In this paper we will look at how diferent translations of the same input programs can influence the transformation process. Specifically we will use a set of MicroJava bytecode programs and diferent combinations of switches in our translation tool. While the results are obtained from a single process and samples, some of the conclusions should be applicable to other processes interested in making programs more readable.

The rest of the paper is organised as follows. Section 2 show a brief overview of related work. Section 3 shows the main comparisons of the variants of the translated programs: the metrics of these translations; the metrics of final transformed programs; the executions times; the numbers of transformations selected and tried. In Section 4 we briefly show what are the results that can be achieved with the best switches selected. Finally, conclusions are given in Section 5.

2. Related Work

Understanding existing systems can be a hard task, but is also very crucial for regular maintenance, adding new features, or complete reengineering. Some of the simpler tools types that help in these actions are code visualisers and browsers, these days common in some form in most IDEs [4]. More advanced tools allow customisation and adaptability to the task at hand.

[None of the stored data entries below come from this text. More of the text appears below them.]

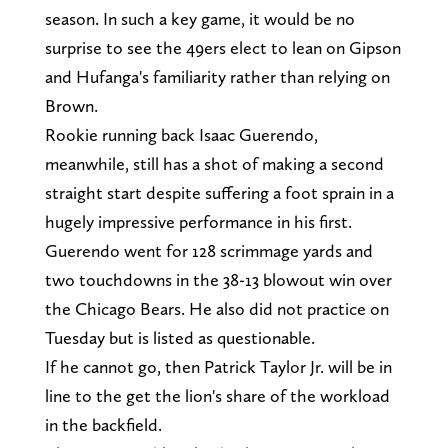
season. In such a key game, it would be no
surprise to see the 49ers elect to lean on Gipson
and Hufanga's familiarity rather than relying on
Brown.
Rookie running back Isaac Guerendo,
meanwhile, still has a shot of making a second
straight start despite suffering a foot sprain in a
hugely impressive performance in his first.
Guerendo went for 128 scrimmage yards and
two touchdowns in the 38-13 blowout win over
the Chicago Bears. He also did not practice on
Tuesday but is listed as questionable.
If he cannot go, then Patrick Taylor Jr. will be in
line to the get the lion's share of the workload
in the backfield.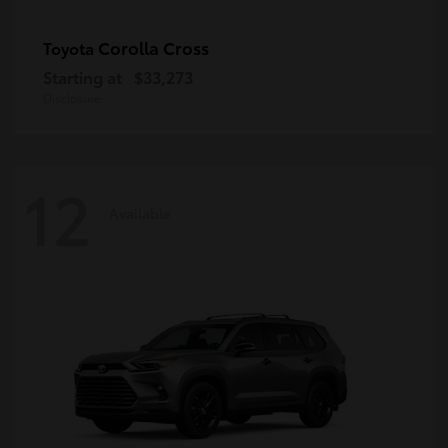
Corolla Cross
Toyota
Starting at
$33,273
Disclosure
12
Available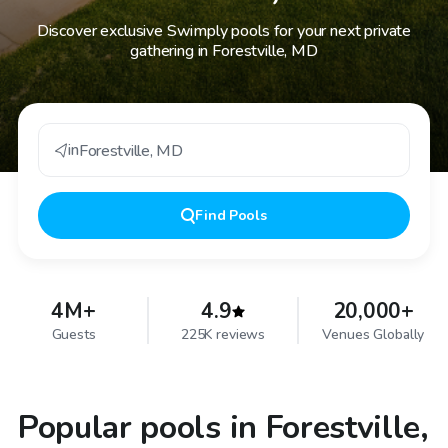
Discover exclusive Swimply pools for your next private
gathering in Forestville, MD
in
Forestville
,
MD
Find
Pools
4M+
4.9
20,000+
Guests
225K reviews
Venues Globally
Popular pools in Forestville,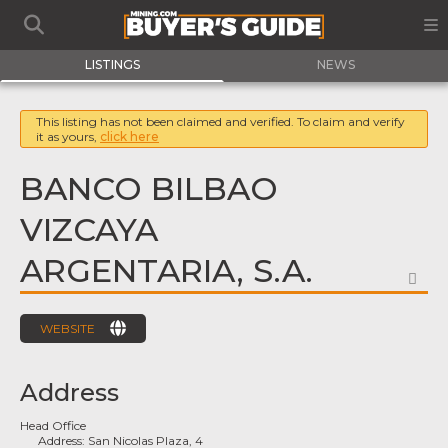
LISTINGS
NEWS
This listing has not been claimed and verified. To claim and verify
it as yours,
click here
BANCO BILBAO
VIZCAYA
ARGENTARIA, S.A.
FA
WEBSITE
Address
Head Office
Address:
San Nicolas Plaza, 4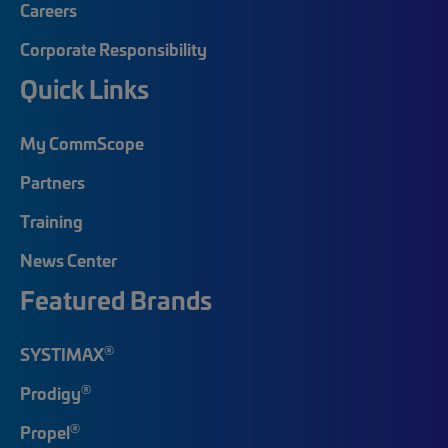
Careers
Corporate Responsibility
Quick Links
My CommScope
Partners
Training
News Center
Featured Brands
®
SYSTIMAX
®
Prodigy
®
Propel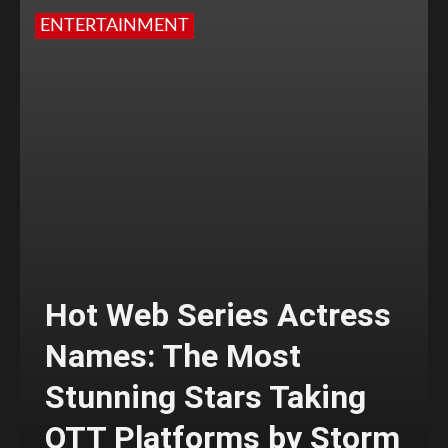
ENTERTAINMENT
Hot Web Series Actress
Names: The Most
Stunning Stars Taking
OTT Platforms by Storm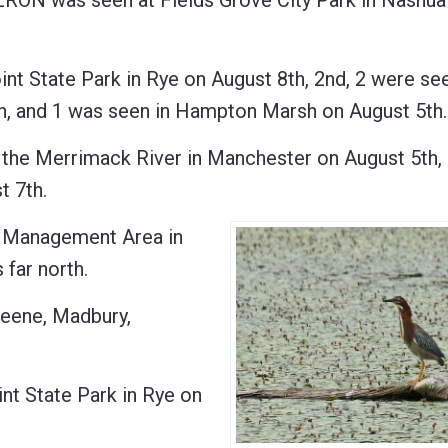
ON was seen at Fields Grove City Park in Nashua
 State Park in Rye on August 8th, 2nd, 2 were see
th, and 1 was seen in Hampton Marsh on August 5th.
he Merrimack River in Manchester on August 5th, 
t 7th.
e Management Area in
far north.
eene, Madbury,
t State Park in Rye on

Automating the processes can reduce the work load for developers. Specifically when the inputs are low-level programs the task is much harder for the developers. Tools such as decompilers try to reassemble the original high-level structures. While they can be very good with some inputs, they often rely on knowing the compiler being used and its specific techniques. Working with assembly code is notoriously hard, due to the many optimisation techniques used by compilers [5][6][7]. Even more abstract run-times, with much more data preserved, such as Java bytecode can not be reliably decompiled in general, with some reports assessing even the best decompilers to work at about 80% of the time [8].

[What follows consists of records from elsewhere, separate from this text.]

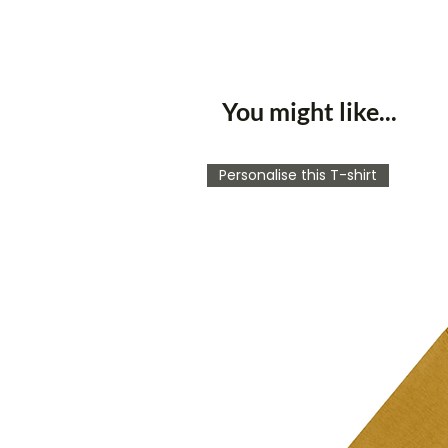
You might like...
Personalise this T-shirt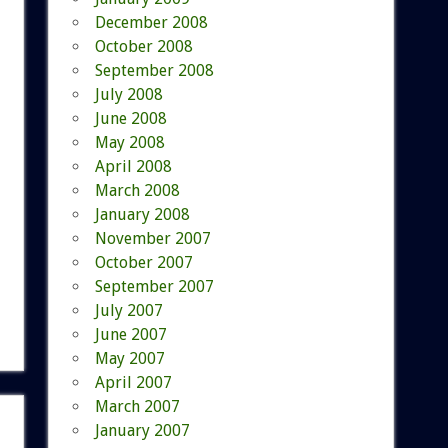
December 2008
October 2008
September 2008
July 2008
June 2008
May 2008
April 2008
March 2008
January 2008
November 2007
October 2007
September 2007
July 2007
June 2007
May 2007
April 2007
March 2007
January 2007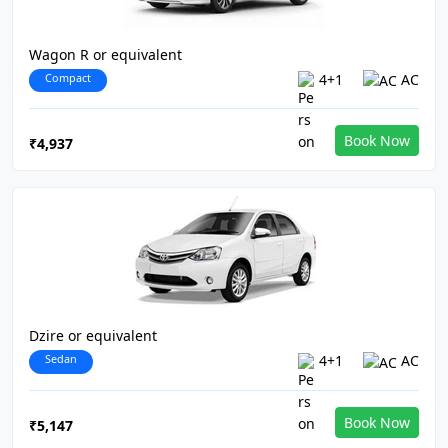
Wagon R or equivalent
Compact
4+1
AC
Book Now
₹4,937
Dzire or equivalent
Sedan
4+1
AC
Book Now
₹5,147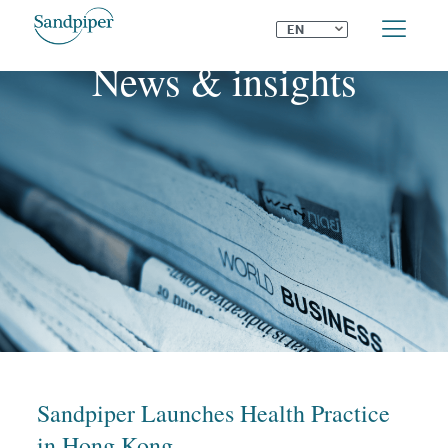
⌄
EN
News & insights
Sandpiper Launches Health Practice
in Hong Kong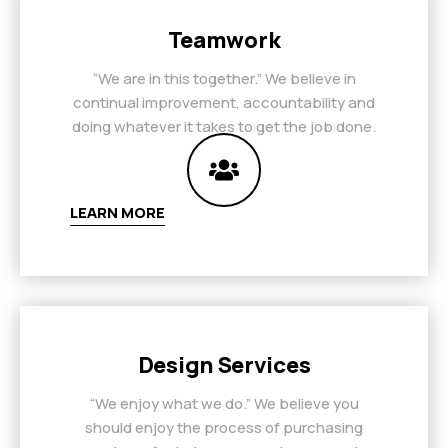
Teamwork
“We are in this together.” We believe in
continual improvement, accountability and
doing whatever it takes to get the job done.
LEARN MORE
Design Services
“We enjoy what we do.” We believe you
should enjoy the process of purchasing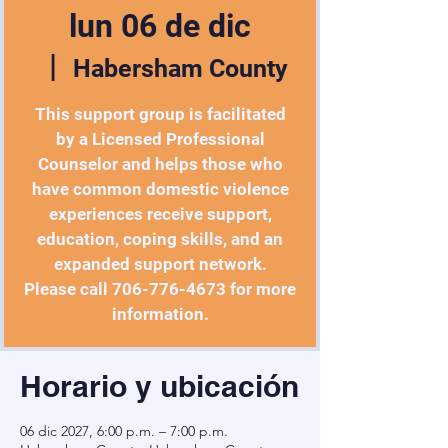
lun 06 de dic
  |  
Habersham County
This support group is facilitated
by a Licensed Professional
Counselor and helps those who
have common domestic violence
experiences receive support,
education, coping skills, and an
expanded support network.
Please call 706-776-4673 for more
information.
Horario y ubicación
06 dic 2027, 6:00 p.m. – 7:00 p.m.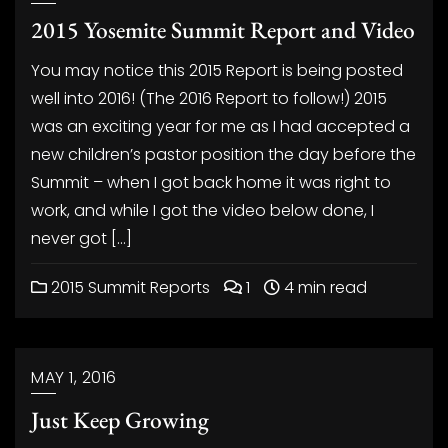
2015 Yosemite Summit Report and Video
You may notice this 2015 Report is being posted
well into 2016! (The 2016 Report to follow!) 2015
was an exciting year for me as I had accepted a
new children’s pastor position the day before the
Summit – when I got back home it was right to
work, and while I got the video below done, I
never got […]
2015 Summit Reports
1
4 min read
MAY 1, 2016
Just Keep Growing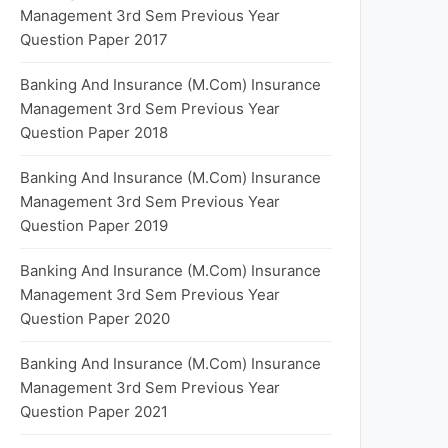
Management 3rd Sem Previous Year
Question Paper 2017
Banking And Insurance (M.Com) Insurance
Management 3rd Sem Previous Year
Question Paper 2018
Banking And Insurance (M.Com) Insurance
Management 3rd Sem Previous Year
Question Paper 2019
Banking And Insurance (M.Com) Insurance
Management 3rd Sem Previous Year
Question Paper 2020
Banking And Insurance (M.Com) Insurance
Management 3rd Sem Previous Year
Question Paper 2021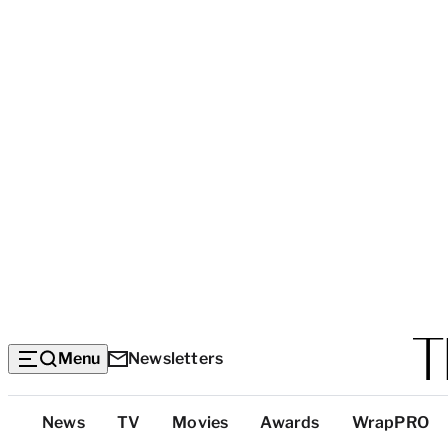
Menu
Newsletters
Top
News
TV
Movies
Awards
WrapPRO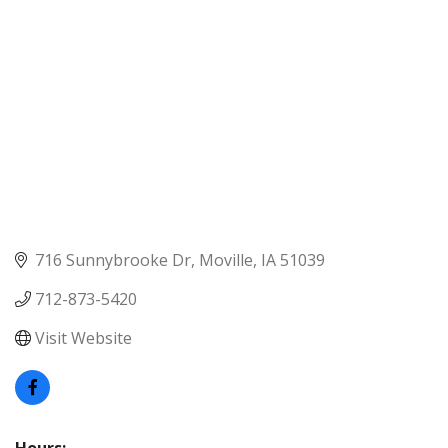
716 Sunnybrooke Dr
Moville
IA
51039
712-873-5420
Visit Website
Hours: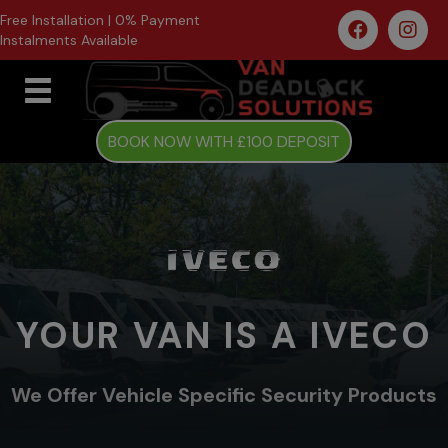
Free Installation | 0% Payment
Instalments Available
BOOK NOW WITH £100 DEPOSIT
YOUR VAN IS A IVECO
We Offer Vehicle Specific Security Products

In general, program transformations can be considered any actions that take a program as an input and give a diferent program as the output. Most systems are interested in special types of transformations. For instance, many helper tools have catalogues of refactoring transformations, such as inline procedures, extract procedure, introduce constants, etc. Some systems are designed around the idea of meta-programming, writing systems that are meant to help build systems, such as Rascal [9]. One class of transformations are semantics-preserving, which allow for changes in the structure of the code, while retaining all the functionality. These are especially useful for comprehension, since they can be used to find a more understandable version of the program.

2.1. FermaT/WSL

FermaT is a program transformation system, the current implementation of WSL language [10]. It is designed for software maintenance tasks, and among other things contains a large catalogue of semantics-preserving transformations. It was successfully used to automatically restructure industrial assembly projects (sometimes millions of lines) into maintainable C or COBOL code.

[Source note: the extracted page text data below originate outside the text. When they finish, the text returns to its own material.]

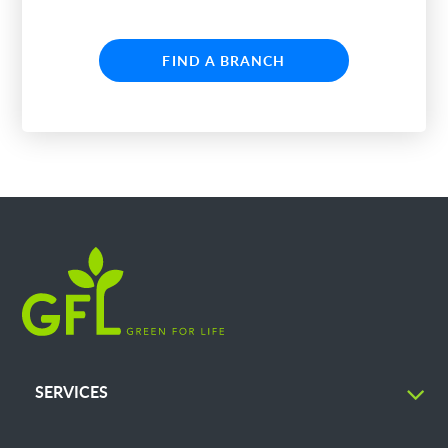
FIND A BRANCH
SERVICES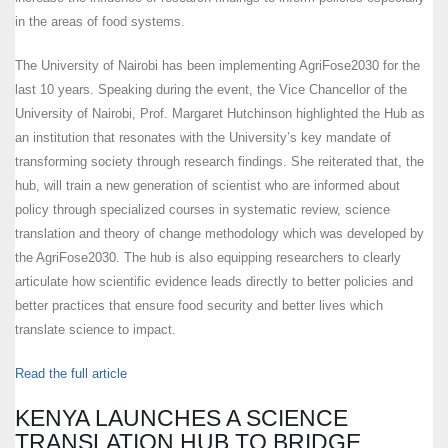
in the areas of food systems.
The University of Nairobi has been implementing AgriFose2030 for the
last 10 years. Speaking during the event, the Vice Chancellor of the
University of Nairobi, Prof. Margaret Hutchinson highlighted the Hub as
an institution that resonates with the University’s key mandate of
transforming society through research findings. She reiterated that, the
hub, will train a new generation of scientist who are informed about
policy through specialized courses in systematic review, science
translation and theory of change methodology which was developed by
the AgriFose2030. The hub is also equipping researchers to clearly
articulate how scientific evidence leads directly to better policies and
better practices that ensure food security and better lives which
translate science to impact.
Read the full article
KENYA LAUNCHES A SCIENCE
TRANSLATION HUB TO BRIDGE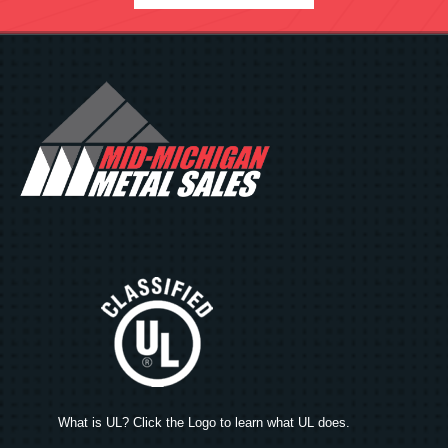
What is UL? Click the Logo to learn what UL does.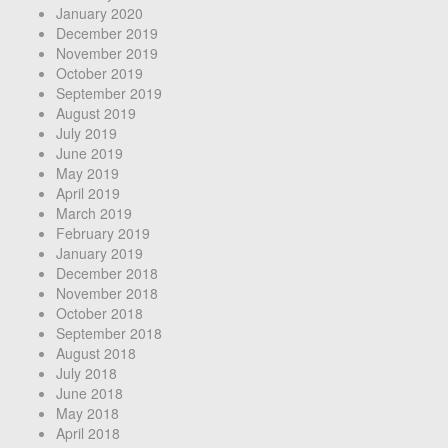
January 2020
December 2019
November 2019
October 2019
September 2019
August 2019
July 2019
June 2019
May 2019
April 2019
March 2019
February 2019
January 2019
December 2018
November 2018
October 2018
September 2018
August 2018
July 2018
June 2018
May 2018
April 2018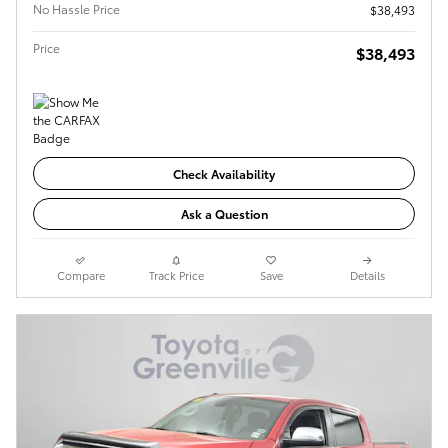
No Hassle Price
$38,493
Price
$38,493
Check Availability
Ask a Question
Compare
Track Price
Save
Details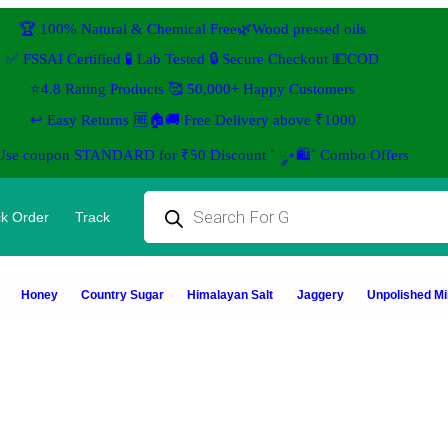
🏆 100% Natural & Chemical Free🌿Wood pressed oils
✅ FSSAI Certified 🧪 Lab Tested 🔒 Secure Checkout 💵COD
⭐4.8 Rating Products 🥰 50,000+ Happy Customers
↩️ Easy Returns 🆓🏠🚚 Free Delivery above ₹1000
 Use coupon STANDARD for ₹50 Discount ˚ ༘⋆🛍️˚ Combo Offers
k Order
Track
Honey
Country Sugar
Himalayan Salt
Jaggery
Unpolished Mil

FermaT comes with several metrics built-in. In later sections these will be used to evaluate the input and output programs at various stages: McCabe’s cyclomatic and essential complexity; number of statements; control flow and data flow ; size of the abstract syntax tree generated; and ifnally structure, a custom weighted metric in WSL representing the complexity of structures in the program [11].

3. Comparison of Translation Variants

This section presents the main experiments and results of the paper. The input programs are MicroJava bytecode, and the end results of the Hill Climbing in Fermat (HCF) process are highlevel versions of these programs in the WSL language. WSL is also used for the intermediate representations and is the one that is used for transformations.

The automated part of HCF is based on a hill climbing algorithm, a pre-selected set of transformations and a fitness function. In our case the fitness function is the structure metric, which gives a weighted sum of the parts of the program and gives a rough idea of “structuredness”. The transformations are evaluated one by one on the input programs. If one of them leads to a better program, i.e. one with a lower metric, it is selected as the base for further transformations. The process continues until no further improvements can be found.

The translation tool mjc2wsl can produce serveral variants of the same input programs. These variations of the tool itself will be described in more detail in Section 3.1. Then the diferences between the translated versions for this dataset will be analysed in Section 3.2. After that, Section 3.3 compares the influences of these switches on the transformation process. Section 3.4 shows these influences on execution times and number of transformations tried. Finally, an overview of the results for one of these variants are presented in Section 4.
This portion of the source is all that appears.